Description
A comforting dish that combines the classic flavors of chicken pot pie into a quick and satisfying pasta format.
Ingredients
- 8 oz pasta (penne or rotini)
- 2 cups cooked, shredded chicken
- 1 cup mixed vegetables (peas, carrots, corn)
- 2 cups chicken broth
- 1 cup heavy cream or sour cream
- 1 onion, diced
- 2 cloves garlic, minced
- 1 tsp thyme
- 1 tsp rosemary
- Salt and pepper to taste
- Olive oil for cooking
Instructions
- Heat olive oil in a large skillet over medium heat.
- Add diced onion and cook until translucent (about 3 to 4 minutes).
- Add minced garlic and cook for another minute.
- Stir in mixed vegetables and cook for an additional 2 to 3 minutes.
- Add shredded chicken, chicken broth, and herbs; bring to a gentle simmer.
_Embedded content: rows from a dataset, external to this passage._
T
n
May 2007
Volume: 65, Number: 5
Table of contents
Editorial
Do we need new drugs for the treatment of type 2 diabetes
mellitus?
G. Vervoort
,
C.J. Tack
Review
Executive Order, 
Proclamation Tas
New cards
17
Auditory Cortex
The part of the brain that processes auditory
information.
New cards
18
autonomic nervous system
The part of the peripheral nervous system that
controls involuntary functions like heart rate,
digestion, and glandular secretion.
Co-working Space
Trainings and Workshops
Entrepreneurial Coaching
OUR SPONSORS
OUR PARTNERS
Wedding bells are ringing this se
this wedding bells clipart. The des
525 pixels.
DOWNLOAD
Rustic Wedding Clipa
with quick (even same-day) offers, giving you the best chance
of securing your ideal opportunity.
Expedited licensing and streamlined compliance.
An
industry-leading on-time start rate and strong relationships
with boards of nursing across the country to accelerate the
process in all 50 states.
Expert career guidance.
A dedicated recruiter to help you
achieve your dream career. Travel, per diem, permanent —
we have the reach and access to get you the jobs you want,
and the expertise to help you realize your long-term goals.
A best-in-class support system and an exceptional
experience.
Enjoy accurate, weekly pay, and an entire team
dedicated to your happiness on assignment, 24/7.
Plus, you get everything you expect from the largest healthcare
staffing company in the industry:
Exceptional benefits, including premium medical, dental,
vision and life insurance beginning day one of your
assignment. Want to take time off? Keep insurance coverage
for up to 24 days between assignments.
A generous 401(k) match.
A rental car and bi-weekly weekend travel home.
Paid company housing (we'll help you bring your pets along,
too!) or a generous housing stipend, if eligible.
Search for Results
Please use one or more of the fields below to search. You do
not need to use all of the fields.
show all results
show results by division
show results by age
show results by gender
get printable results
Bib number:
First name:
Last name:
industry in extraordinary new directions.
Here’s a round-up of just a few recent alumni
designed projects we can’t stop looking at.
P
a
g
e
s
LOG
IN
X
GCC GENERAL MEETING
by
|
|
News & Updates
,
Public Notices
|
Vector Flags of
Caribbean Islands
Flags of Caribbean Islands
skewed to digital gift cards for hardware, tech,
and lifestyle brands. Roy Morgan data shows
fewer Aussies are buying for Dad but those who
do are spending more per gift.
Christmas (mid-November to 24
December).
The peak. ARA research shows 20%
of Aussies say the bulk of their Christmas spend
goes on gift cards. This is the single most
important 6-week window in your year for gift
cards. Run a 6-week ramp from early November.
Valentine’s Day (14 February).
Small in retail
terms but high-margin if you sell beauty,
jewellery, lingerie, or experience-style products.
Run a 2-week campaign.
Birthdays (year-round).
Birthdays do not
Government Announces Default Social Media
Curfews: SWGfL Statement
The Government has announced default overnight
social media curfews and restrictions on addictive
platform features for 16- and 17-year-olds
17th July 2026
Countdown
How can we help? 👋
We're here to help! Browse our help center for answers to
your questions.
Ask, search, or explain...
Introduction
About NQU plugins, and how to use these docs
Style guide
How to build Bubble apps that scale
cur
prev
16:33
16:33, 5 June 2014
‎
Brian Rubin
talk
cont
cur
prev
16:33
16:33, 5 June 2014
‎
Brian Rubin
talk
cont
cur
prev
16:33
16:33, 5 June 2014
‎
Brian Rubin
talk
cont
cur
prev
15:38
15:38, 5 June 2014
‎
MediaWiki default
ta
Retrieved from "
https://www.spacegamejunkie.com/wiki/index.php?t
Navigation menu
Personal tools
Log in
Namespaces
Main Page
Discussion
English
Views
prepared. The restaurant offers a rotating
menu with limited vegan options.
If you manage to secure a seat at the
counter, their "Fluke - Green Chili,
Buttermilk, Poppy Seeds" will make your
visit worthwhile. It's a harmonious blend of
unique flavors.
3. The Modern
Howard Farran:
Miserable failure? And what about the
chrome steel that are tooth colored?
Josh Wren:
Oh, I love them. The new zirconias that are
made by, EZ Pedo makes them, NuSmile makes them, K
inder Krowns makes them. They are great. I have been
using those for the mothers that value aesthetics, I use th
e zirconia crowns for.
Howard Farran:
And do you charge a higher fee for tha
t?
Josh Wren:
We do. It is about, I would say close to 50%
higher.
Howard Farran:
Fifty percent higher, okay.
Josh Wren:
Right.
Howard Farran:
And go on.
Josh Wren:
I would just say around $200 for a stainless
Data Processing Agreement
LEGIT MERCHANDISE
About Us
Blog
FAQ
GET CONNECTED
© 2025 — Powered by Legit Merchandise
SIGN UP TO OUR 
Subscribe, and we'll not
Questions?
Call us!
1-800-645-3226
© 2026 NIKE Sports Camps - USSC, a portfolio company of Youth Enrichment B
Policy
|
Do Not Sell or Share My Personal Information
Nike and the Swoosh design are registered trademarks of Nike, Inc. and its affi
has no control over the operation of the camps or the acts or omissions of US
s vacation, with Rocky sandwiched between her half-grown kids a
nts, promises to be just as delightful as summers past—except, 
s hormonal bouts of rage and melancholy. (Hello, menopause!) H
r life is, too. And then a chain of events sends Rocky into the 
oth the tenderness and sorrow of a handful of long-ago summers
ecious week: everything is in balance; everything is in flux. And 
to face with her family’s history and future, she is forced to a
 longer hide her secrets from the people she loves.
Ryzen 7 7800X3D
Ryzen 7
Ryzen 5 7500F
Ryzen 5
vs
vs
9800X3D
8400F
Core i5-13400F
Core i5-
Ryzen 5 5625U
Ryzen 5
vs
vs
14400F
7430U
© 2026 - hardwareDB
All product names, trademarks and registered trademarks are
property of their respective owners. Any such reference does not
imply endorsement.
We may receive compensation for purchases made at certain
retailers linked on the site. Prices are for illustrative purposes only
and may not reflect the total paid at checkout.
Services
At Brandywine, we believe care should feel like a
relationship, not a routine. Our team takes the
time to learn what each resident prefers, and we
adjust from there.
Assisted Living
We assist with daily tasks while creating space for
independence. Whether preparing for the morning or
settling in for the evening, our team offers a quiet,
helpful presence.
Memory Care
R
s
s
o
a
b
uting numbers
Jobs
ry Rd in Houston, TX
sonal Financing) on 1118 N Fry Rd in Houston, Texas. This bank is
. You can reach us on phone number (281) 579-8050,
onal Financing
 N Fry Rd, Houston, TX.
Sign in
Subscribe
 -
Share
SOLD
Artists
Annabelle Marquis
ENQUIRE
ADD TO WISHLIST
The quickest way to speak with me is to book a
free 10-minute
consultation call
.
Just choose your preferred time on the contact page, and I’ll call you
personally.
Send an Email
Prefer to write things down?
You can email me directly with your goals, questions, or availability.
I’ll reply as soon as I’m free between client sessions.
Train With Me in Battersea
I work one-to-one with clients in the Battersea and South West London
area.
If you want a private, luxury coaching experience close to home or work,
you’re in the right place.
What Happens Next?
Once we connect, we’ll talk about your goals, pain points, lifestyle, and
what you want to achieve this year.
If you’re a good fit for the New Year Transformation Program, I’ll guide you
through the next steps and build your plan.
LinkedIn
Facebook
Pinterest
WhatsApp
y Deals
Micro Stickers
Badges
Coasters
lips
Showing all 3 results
- Add pasta and cook according to package instructions, stirring occasionally.
- Once pasta is cooked, reduce heat and stir in heavy cream. Cook until heated through.
- Season with salt and pepper to taste and serve warm.
Notes
For added richness, consider adding cheese or using leftover rotisserie chicken for convenience.